Again, I have nothing against these approaches, but I suspect that you have to believe in them to a certain extent... if I walked out my office, down the stairs pass all of my students, opened the door to our beautiful campus, went out there and hugged and kissed a tree... what could I say to my students? "Oh, this is about writing, really!" I can see their faces now... "Geez, I thought Prof. R was 'serious' about writing." At any rate, I think Goldberg's advice is for "some" people, not everyone. One thing that strikes me odd about the book is the constant praise of Hemingway as a writer and technician of writing. Often times, liberal minded people bash Hemingway for his macho attitude, etc. That may or may not be a lot of literary revisionism, but it was nevertheless curious to see Goldberg--an obvious liberal--praising Hemingway above other writers she could have chosen. I judge unfairly: she sorts of balances out the book by doing this.
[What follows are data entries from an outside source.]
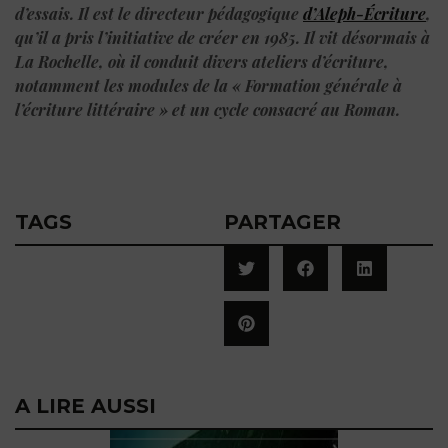
d’essais. Il est le directeur pédagogique
d’Aleph-Écriture
,
qu’il a pris l’initiative de créer en 1985. Il vit désormais à
La Rochelle, où il conduit divers ateliers d’écriture,
notamment les modules de la « Formation générale à
l’écriture littéraire » et un cycle consacré au Roman.
TAGS
PARTAGER
A LIRE AUSSI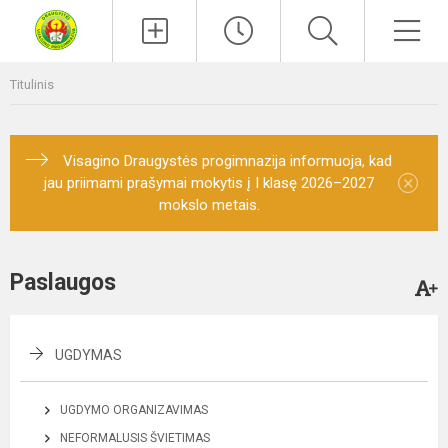
Paieška
Men
Titulinis
Visagino Draugystės progimnazija informuoja, kad
×
jau priimami prašymai mokytis į I klasę 2026–2027
mokslo metais.
Paslaugos
UGDYMAS
UGDYMO ORGANIZAVIMAS
NEFORMALUSIS ŠVIETIMAS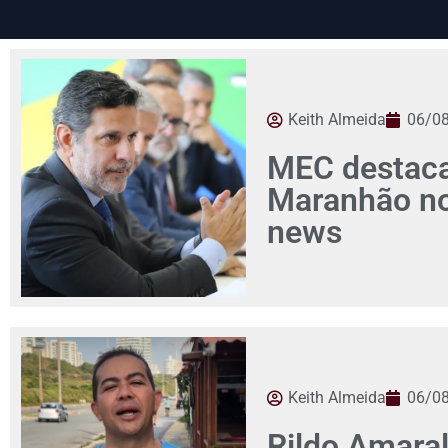
Keith Almeida
06/0
MEC destaca
Maranhão no 
news
Keith Almeida
06/0
Rildo Amaral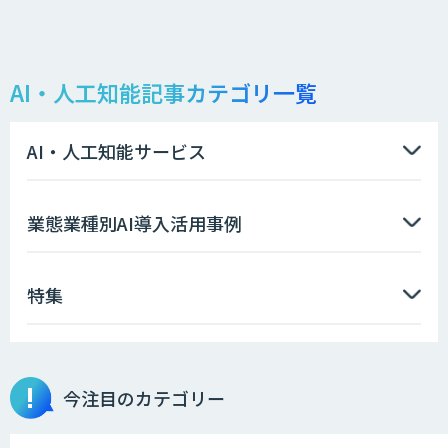
AI・人工知能記事カテゴリ一覧
AI・人工知能サービス
業態業種別AI導入活用事例
特集
今注目のカテゴリー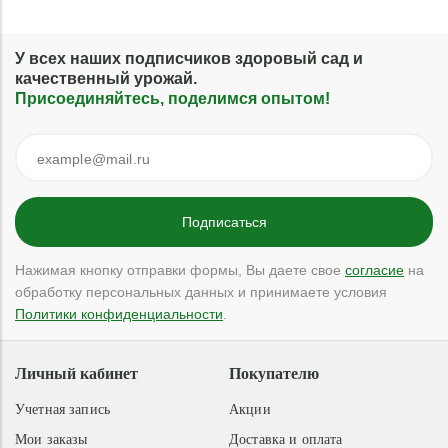
У всех наших подписчиков здоровый сад и
качественный урожай.
Присоединяйтесь, поделимся опытом!
Нажимая кнопку отправки формы, Вы даете свое
согласие
на
обработку персональных данных и принимаете условия
Политики конфиденциальности
.
Личный кабинет
Покупателю
Учетная запись
Акции
Мои заказы
Доставка и оплата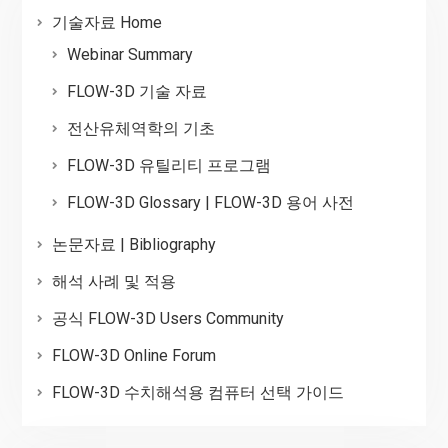
기술자료 Home
Webinar Summary
FLOW-3D 기술 자료
전산유체역학의 기초
FLOW-3D 유틸리티 프로그램
FLOW-3D Glossary | FLOW-3D 용어 사전
논문자료 | Bibliography
해석 사례 및 적용
공식 FLOW-3D Users Community
FLOW-3D Online Forum
FLOW-3D 수치해석용 컴퓨터 선택 가이드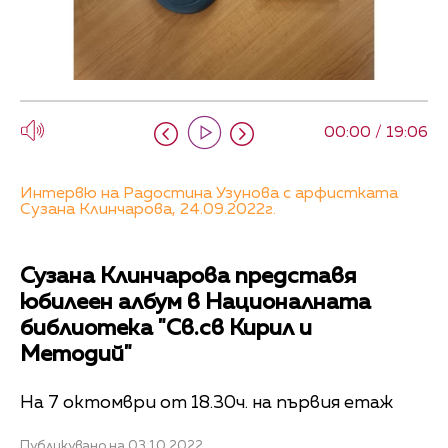
00:00 / 19:06
Интервю на Радостина Узунова с арфистката
Сузана Клинчарова, 24.09.2022г.
Сузана Клинчарова представя
юбилеен албум в Националната
библиотека "Св.св Кирил и
Методий"
На 7 октомври от 18.30ч. на първия етаж
Публикувано на 03.10.2022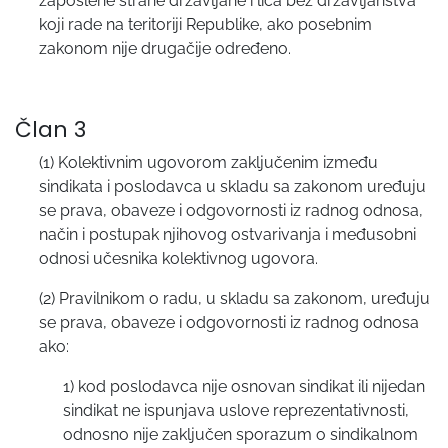
zaposlene strane državljane i lica bez državljanstva
koji rade na teritoriji Republike, ako posebnim
zakonom nije drugačije određeno.
Član 3
(1) Kolektivnim ugovorom zaključenim između
sindikata i poslodavca u skladu sa zakonom uređuju
se prava, obaveze i odgovornosti iz radnog odnosa,
način i postupak njihovog ostvarivanja i međusobni
odnosi učesnika kolektivnog ugovora.
(2) Pravilnikom o radu, u skladu sa zakonom, uređuju
se prava, obaveze i odgovornosti iz radnog odnosa
ako:
1) kod poslodavca nije osnovan sindikat ili nijedan
sindikat ne ispunjava uslove reprezentativnosti,
odnosno nije zaključen sporazum o sindikalnom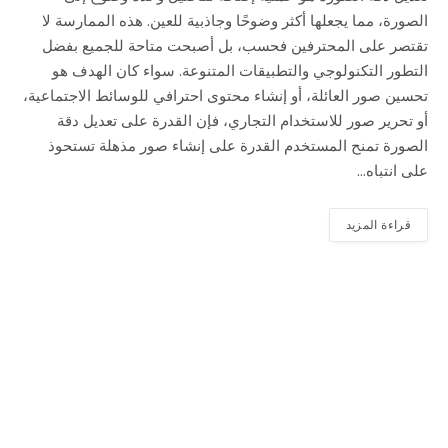
الصورة، مما يجعلها أكثر وضوحًا وجاذبية للعين. هذه الممارسة لا
تقتصر على المحترفين فحسب، بل أصبحت متاحة للجميع بفضل
التطور التكنولوجي والتطبيقات المتنوعة. سواء كان الهدف هو
تحسين صور العائلة، أو إنشاء محتوى احترافي للوسائط الاجتماعية،
أو تحرير صور للاستخدام التجاري، فإن القدرة على تعديل دقة
الصورة تمنح المستخدم القدرة على إنشاء صور مذهلة تستحوذ
على انتباه…
قراءة المزيد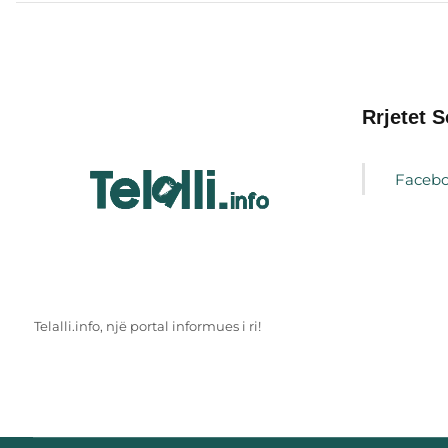
Rrjetet S
Faceb
Telalli.info, një portal informues i ri!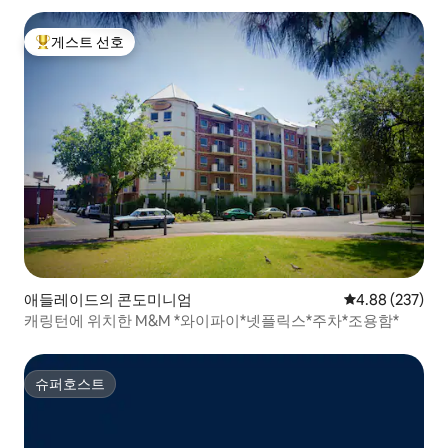
게스트 선호
상위 게스트 선호
애들레이드의 콘도미니엄
평점 4.88점(5점
4.88 (237)
캐링턴에 위치한 M&M *와이파이*넷플릭스*주차*조용함*
슈퍼호스트
슈퍼호스트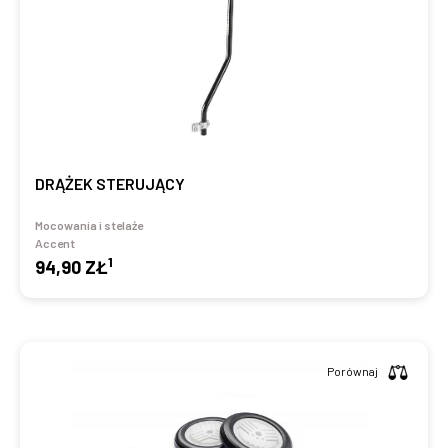
DRĄŻEK STERUJĄCY
Mocowania i stelaże
Accent
1
94,90 ZŁ
Porównaj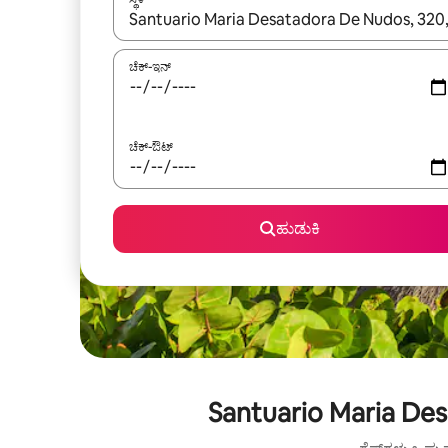
ಫಲಿತಾಂಶಗಳು ಲಭ್ಯವಿರುವಾಗ, ಅಪ್ ಮತ್ತು ಡೌನ್ ಬಾಣದ ಕೀಲಿಗಳೊ
ಚೆಕ್-ಇನ್
ಚೆಕ್-ಔಟ್
ಹುಡುಕಿ
Santuario Maria Des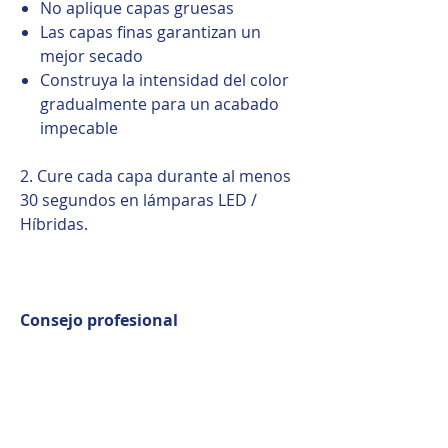
No aplique capas gruesas
Las capas finas garantizan un
mejor secado
Construya la intensidad del color
gradualmente para un acabado
impecable
2. Cure cada capa durante al menos
30 segundos en lámparas LED /
Híbridas.
Consejo profesional
Para obtener los mejores
resultados, aplique siempre Color
Gel en capas finas. La pigmentación
densa combinada con un secado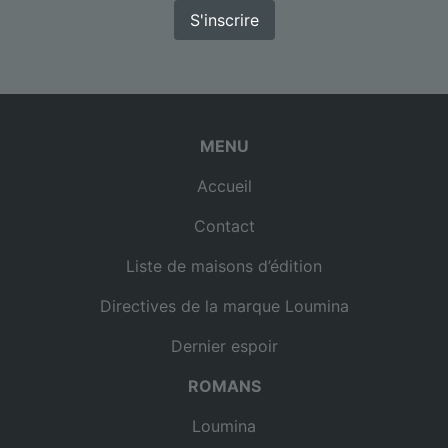
S'inscrire
MENU
Accueil
Contact
Liste de maisons d’édition
Directives de la marque Loumina
Dernier espoir
ROMANS
Loumina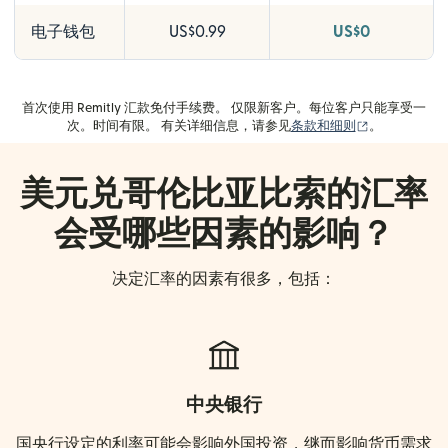
电子钱包
US$0.99
US$0
首次使用 Remitly 汇款免付手续费。 仅限新客户。每位客户只能享受一
（在新窗口中
次。时间有限。 有关详细信息，请参见
条款和细则
。
美元兑哥伦比亚比索的汇率
会受哪些因素的影响？
决定汇率的因素有很多，包括：
中央银行
国央行设定的利率可能会影响外国投资，继而影响货币需求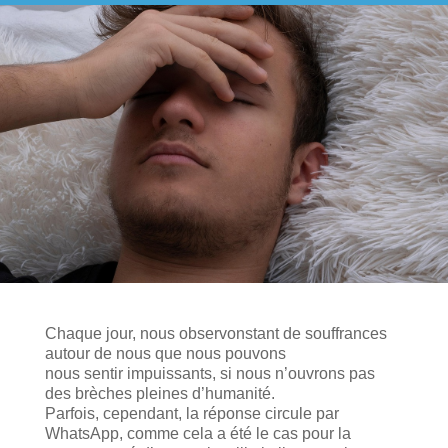
Chaque jour, nous observonstant de souffrances
autour de nous que nous pouvons
nous sentir impuissants, si nous n’ouvrons pas
des brèches pleines d’humanité.
Parfois, cependant, la réponse circule par
WhatsApp, comme cela a été le cas pour la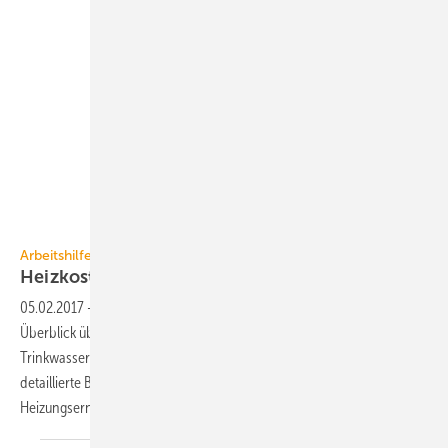
BDEW
Arbeitshilfe
Heizkostenvergleich Altbau
2017
05.02.2017
-
Der BDEW-Heizkostenvergleich Altbau 2017 bietet einen
Überblick über die Kosten verschiedener Systeme zur Beheizung und
Trinkwassererwärmung im Rahmen von Modernisierungen. Er enthält
detaillierte Berechnungen aller Kostenbestandteile der
Heizungserneuerung.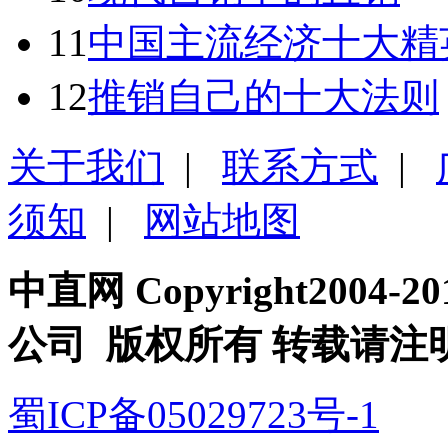
11
中国主流经济十大精
12
推销自己的十大法则
关于我们
|
联系方式
|
须知
|
网站地图
中直网 Copyright200
公司 版权所有 转载请注
蜀ICP备05029723号-1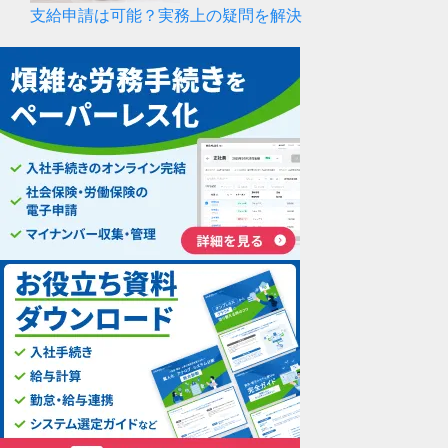
支給申請は可能？実務上の疑問を解決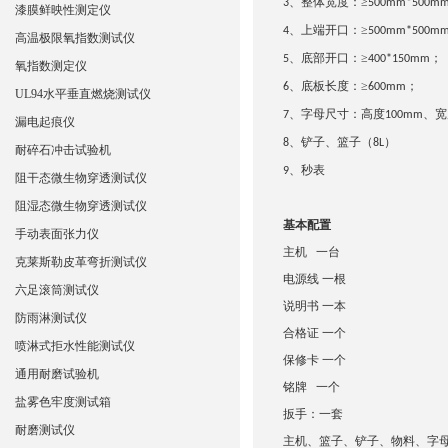
、整体宽度：≥
3
500mm*500m
漆膜鲜映性测定仪
、上端开口：≥
4
500mm*500m
高温极限氧指数测试仪
、底部开口：≥
；
5
400*150mm
氧指数测定仪
、底板长度：≥
；
6
600mm
UL94水平垂直燃烧测试仪
、字母尺寸：高度
、宽
7
100mm
漏电起痕仪
、铲子、篮子（
）
8
8L
耐碎石冲击试验机
、秒表
9
阻干态微生物穿透测试仪
阻湿态微生物穿透测试仪
基本配置
手动表面张力仪
主机 一台
克莱斯勒皮革弯折测试仪
电源线 一根
六足滚筒测试仪
说明书 一本
防雨淋测试仪
合格证 一个
喷淋式拒水性能测试仪
保修卡 一个
通用耐磨试验机
铭牌 一个
盐雾色牢度测试箱
扳手：一套
耐磨测试仪
主机、篮子、铲子、物料、字母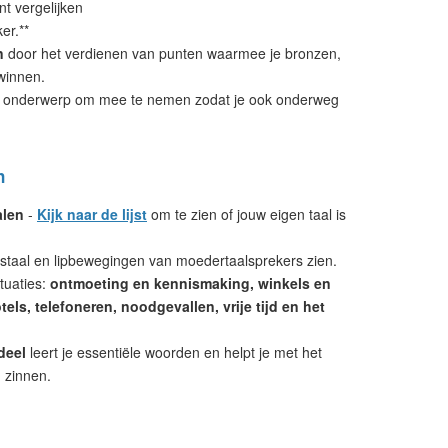
nt vergelijken
er.**
n
door het verdienen van punten waarmee je bronzen,
winnen.
 onderwerp om mee te nemen zodat je ook onderweg
n
alen
-
Kijk naar de lijst
om te zien of jouw eigen taal is
mstaal en lipbewegingen van moedertaalsprekers zien.
tuaties:
ontmoeting en kennismaking, winkels en
els, telefoneren, noodgevallen, vrije tijd en het
deel
leert je essentiële woorden en helpt je met het
 zinnen.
Presently, I am reading "Writing to Heal the Soul: Transforming Grief and Loss Through Writing," by Susan Zimmerman. Why? Because I am dividing my time between classics, writing instruction books, and writing. This is a book that came out of a great deal of suffering, so it is very unlike Goldberg's "happy" thoughts. While I am half-way through it already, I can't really comment until I get past this chapter. So far so good.

About the music on the blog. If it is annoying, let me know and I'll discontinue it. Otherwise, I am planning to change the music file every week. It that plays automatically after the site loads, so if you don't want to hear it, just scroll down and hit the pause button on the player.